Beginning in 1997, plaintiffs were victims of a massive, South Carolina-centered Ponzi scheme as a result of fraudulent loans secured by the victim’s stock. Borrowers would offer stock as collateral in exchange for a loan equaling up to 90% of the stock’s value from a company called Derivium. Unbeknownst to the borrowers, Derivium was using the borrower’s stock in high-risk venture capital investments that eventually failed. Derivium was thus unable to pay the borrowers back their investment. Derivium went bankrupt in 2005 and victims of the fraud began commencing actions against it that eventually resulted in a favorable $150 million judgment.

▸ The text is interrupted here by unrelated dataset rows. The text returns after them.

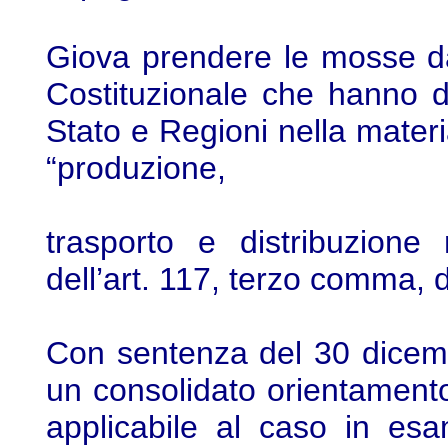
Giova prendere le mosse da
Costituzionale che hanno defi
Stato e Regioni nella materi
“produzione,
trasporto e distribuzione 
dell’art. 117, terzo comma, d
Con sentenza del 30 dicem
un consolidato orientament
applicabile al caso in es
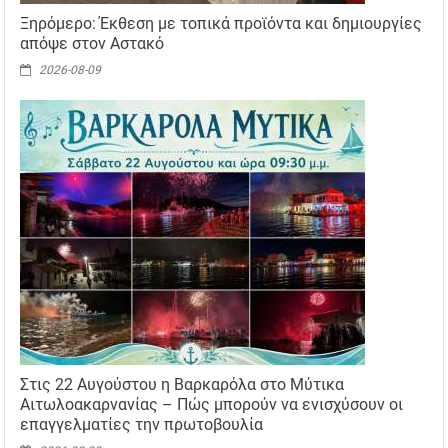
Ξηρόμερο: Έκθεση με τοπικά προϊόντα και δημιουργίες
απόψε στον Αστακό
2026-08-09
Στις 22 Αυγούστου η Βαρκαρόλα στο Μύτικα
Αιτωλοακαρνανίας – Πώς μπορούν να ενισχύσουν οι
επαγγελματίες την πρωτοβουλία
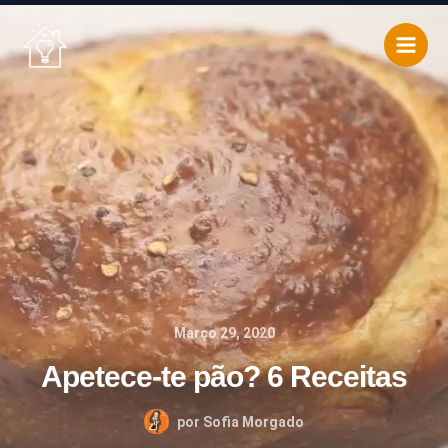
Skip
to
content
Março 29, 2020
Apetece-te pão? 6 Receitas
por
Sofia Morgado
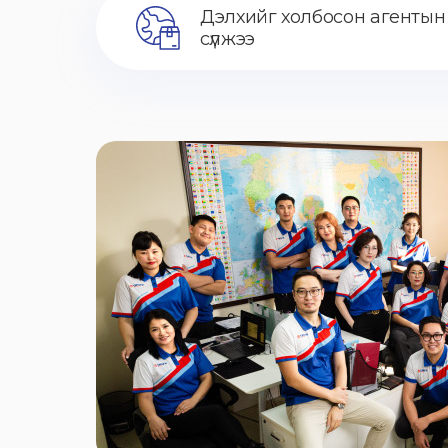
Дэлхийг холбосон агентын
сүлжээ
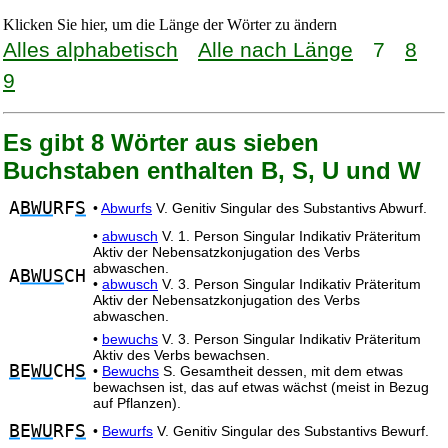
Klicken Sie hier, um die Länge der Wörter zu ändern
Alles alphabetisch
Alle nach Länge
7
8
9
Es gibt 8 Wörter aus sieben
Buchstaben enthalten B, S, U und W
A
BWU
RF
S
•
Abwurfs
V. Genitiv Singular des Substantivs Abwurf.
•
abwusch
V. 1. Person Singular Indikativ Präteritum
Aktiv der Nebensatzkonjugation des Verbs
abwaschen.
A
BWUS
CH
•
abwusch
V. 3. Person Singular Indikativ Präteritum
Aktiv der Nebensatzkonjugation des Verbs
abwaschen.
•
bewuchs
V. 3. Person Singular Indikativ Präteritum
Aktiv des Verbs bewachsen.
B
E
WU
CH
S
•
Bewuchs
S. Gesamtheit dessen, mit dem etwas
bewachsen ist, das auf etwas wächst (meist in Bezug
auf Pflanzen).
B
E
WU
RF
S
•
Bewurfs
V. Genitiv Singular des Substantivs Bewurf.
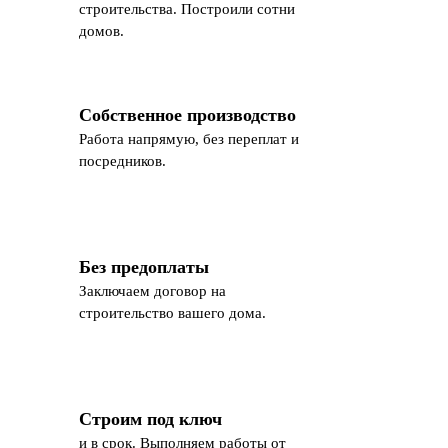
строительства. Построили сотни
домов.
Собственное производство
Работа напрямую, без переплат и
посредников.
Без предоплаты
Заключаем договор на
строительство вашего дома.
Строим под ключ
и в срок. Выполняем работы от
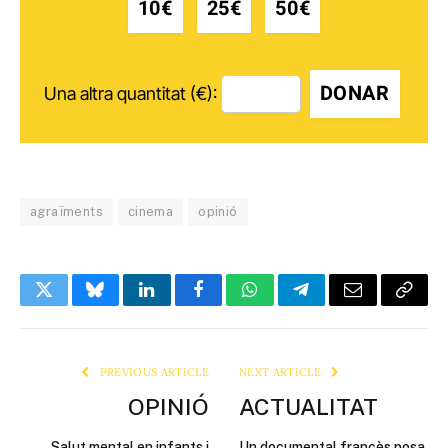
10€
25€
50€
DONAR
Una altra quantitat (€):
agraïments
cinema
opinió
Twitter
Bluesky
LinkedIn
Facebook
WhatsApp
Telegram
Email
Copy
Link
PREVIOUS ARTICLE
NEXT ARTICLE
OPINIÓ
ACTUALITAT
Salut mental en infants i
Un documental francès posa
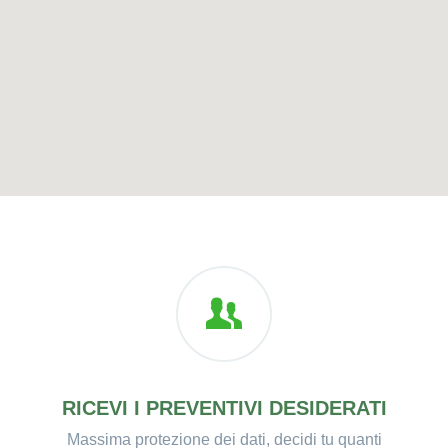
RICEVI I PREVENTIVI DESIDERATI
Massima protezione dei dati, decidi tu quanti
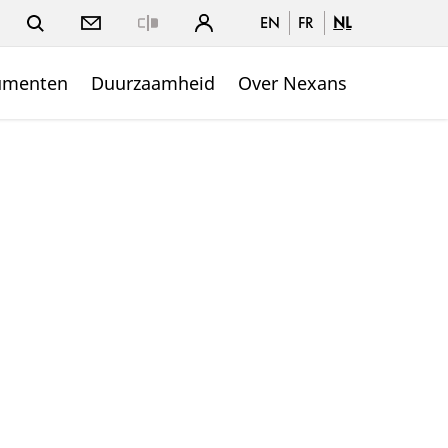
EN
FR
NL
Close
umenten
Duurzaamheid
Over Nexans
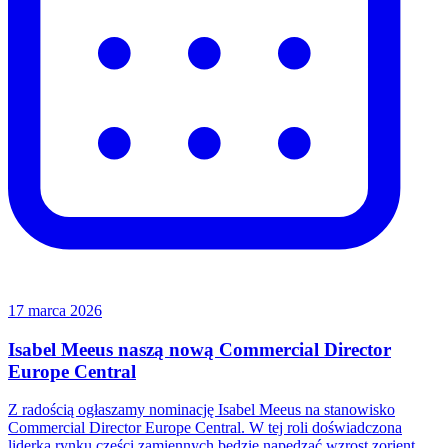
17 marca 2026
Isabel Meeus naszą nową Commercial Director
Europe Central
Z radością ogłaszamy nominację Isabel Meeus na stanowisko
Commercial Director Europe Central. W tej roli doświadczona
liderka rynku części zamiennych będzie napędzać wzrost zorient...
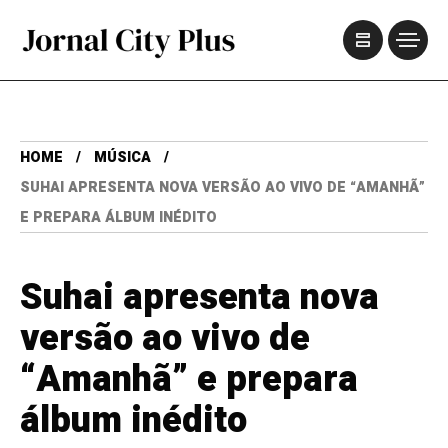
HOME
MÚSICA
SUHAI APRESENTA NOVA VERSÃO AO VIVO DE “AMANHÃ”
E PREPARA ÁLBUM INÉDITO
Suhai apresenta nova
versão ao vivo de
“Amanhã” e prepara
álbum inédito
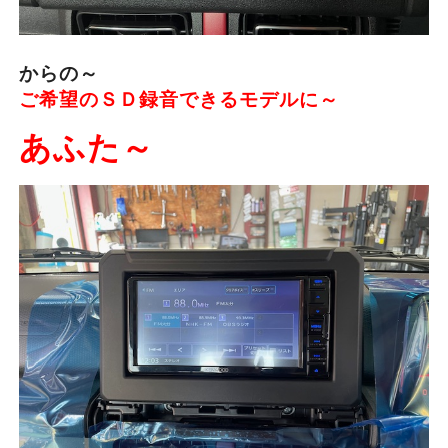
からの～
ご希望のＳＤ録音できるモデルに～
あふた～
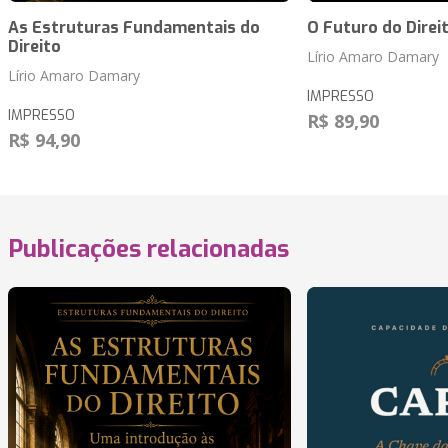
As Estruturas Fundamentais do
O Futuro do Direi
Direito
Lírio Amaro Damary
Lírio Amaro Damary
IMPRESSO
IMPRESSO
R$ 89,90
R$ 94,90
Publicações relacionadas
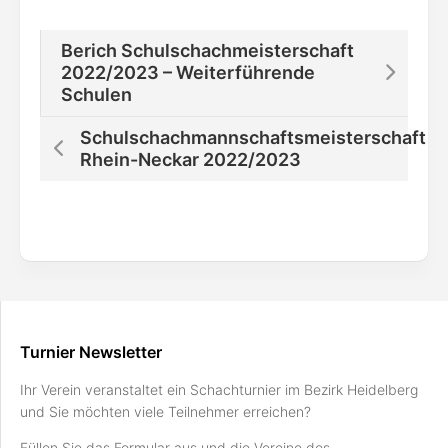
Berich Schulschachmeisterschaft
2022/2023 – Weiterführende
Schulen
Schulschachmannschaftsmeisterschaft
Rhein-Neckar 2022/2023
Turnier Newsletter
Ihr Verein veranstaltet ein Schachturnier im Bezirk Heidelberg
und Sie möchten viele Teilnehmer erreichen?
Füllen Sie das Formular aus und die Vereine des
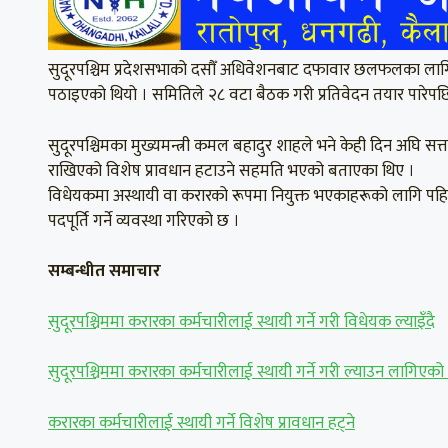
सुदूरपश्चिम प्रदेशसभाको दसौँ अधिवेशनबाट दफावार छलफलका लागि
पठाइएको थियो । समितिले २८ वटा बैठक गरी प्रतिवेदन तयार पारेपछ
सुदूरपश्चिमका मुख्यमन्त्री कमल बहादुर शाहले भने केही दिन अघि सत
राखिएको विशेष प्रावधान हटाउने सहमति भएको बताएका थिए ।
विधेयकमा अस्थायी वा करारको रूपमा नियुक्त भएकाहरूको लागि पहिलो 
पदपूर्ति गर्ने व्यवस्था गरिएको छ ।
सम्बन्धीत समाचार
सुदूरपश्चिममा करारका कर्मचारीलाई स्थायी गर्ने गरी विधेयक ल्याइँदै
सुदूरपश्चिममा करारका कर्मचारीलाई स्थायी गर्ने गरी ल्याउन लागिए
करारका कर्मचारीलाई स्थायी गर्ने विशेष प्रावधान हट्ने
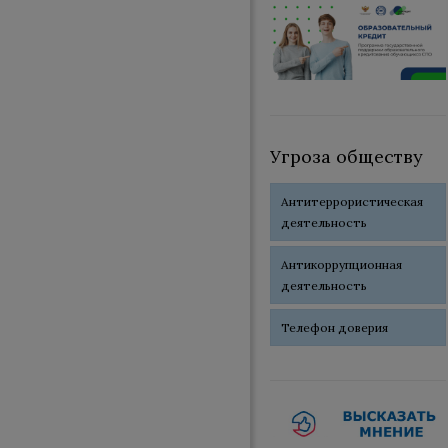
Угроза обществу
Антитеррористическая
деятельность
Антикоррупционная
деятельность
Телефон доверия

There are two separate appeals in this case that were consolidated by the Fourth Circuit for this ruling. These appeals stem from Alan M. Grayson, AMG Trust & Grayson Consulting, Inc. (“Plaintiffs”), who brought suit against several others who they claim also participated in the scheme. The Plaintiffs first brought suit against Vision International People Group, P.L. (“Vision”), a cypress-based company, which the district court dismissed for lack of personal jurisdiction under Federal Rule of Civil Procedure 12(b)(2). The Plaintiffs brought a second set of claims against Randolph Anderson, Patrick Kelley and Total Eclipse International Ltd. (“Defendants”), which was dismissed on a motion for judgment as a matter of law at trial by the district court on the grounds that the cause of action was not recognized by South Carolina courts.

In regards to the first suit against Vision, the Plaintiffs argued that the district court erred in not conducting an evidentiary hearing to review the conflicting evidence. The Plaintiffs further argued that the district court erred by requiring them to meet a higher standard by imposing a preponderance of the evidence standard in demonstrating jurisdiction. They argued that the standard should be a prima facie showing of jurisdiction viewed in the light most favorable to the plaintiffs. The court determined that there was no deficiency in the process the district court undertook in evaluating the motion. The district court did hold a hearing, and no party ever claimed the record was inadequate, that relevant evidence was missing, or that it was unable to fairly present its position. Furthermore, the court determined that the Plaintiffs ultimately had to establish facts supporting jurisdiction over Vision by preponderance of the evidence. The court also affirmed the decision of the district court on the “merits” of the Fed. R. Civ. P. 12(b)(2) motion. The court held that Vision lacked the necessary contacts and activities to bring it within the realm of personal jurisdiction. Furthermore, the court held that the officers of Vision involved in the scheme were doing so out of the scope of their employment with no connection to Vision.

In regards to the second suit filed against Defendants, the Plaintiffs argued that the district court erred in holding as a matter of law that the causes of action that were brought did not exist under South Carolina law. Plaintiffs argue that the South Carolina Supreme Court established these common law claims in Connelly v. State Co. The court held that this reading of Connelly was incorrect. The court reasoned that the language that Plaintiffs rely on as establishing these common law claims was not in the Supreme Court’s opinion, but in trial court’s opinion and was not adopted in its holding. The court concluded that it was unable to find any South Carolina cases that held that aiding and abetting common law fraud would constitute a cause of action in South Carolina.

Accordingly, the court affirmed the judgment of the district court.